Comme les offres de vente sont centralisées dans une banque de données, mise à jour en temps réel, et réservées aux professionnels, il suffit de s’adresser à une seule agence de confiance pour trouver son bonheur. Avant d’acheter, des précautions s’imposent. S’il est possible de repérer quelques biens par le biais d’internet, il est indispensable de se déplacer pour vérifier la localisation du logement, le sérieux de l’agent immobilier, le savoir faire du gestionnaire.

«  Que l’on recherche du rendement ou de la plus-value, le choix de biens à Miami et aux alentours est étoffé.

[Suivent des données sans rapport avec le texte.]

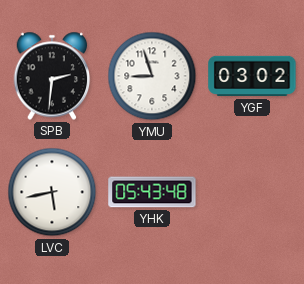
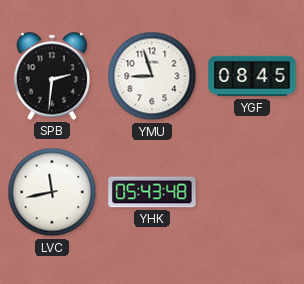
YGF: 03:02 -> 08:45
LVC: 5:43 -> 11:43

Par rapport à New York, les prix de ce marché prometteur restent encore abordables » m’assurent les professionnels.

Pour des raisons juridiques et fiscales (amortissement des revenus locatifs), il est conseillé d’acquérir par l’intermédiaire d’une LLC (Limited liability compagny), société à responsabilité limitée. Et de régler son acquisition, sans recourir à l’emprunt, pour négocier au mieux sur ce marché frôlant la surchauffe.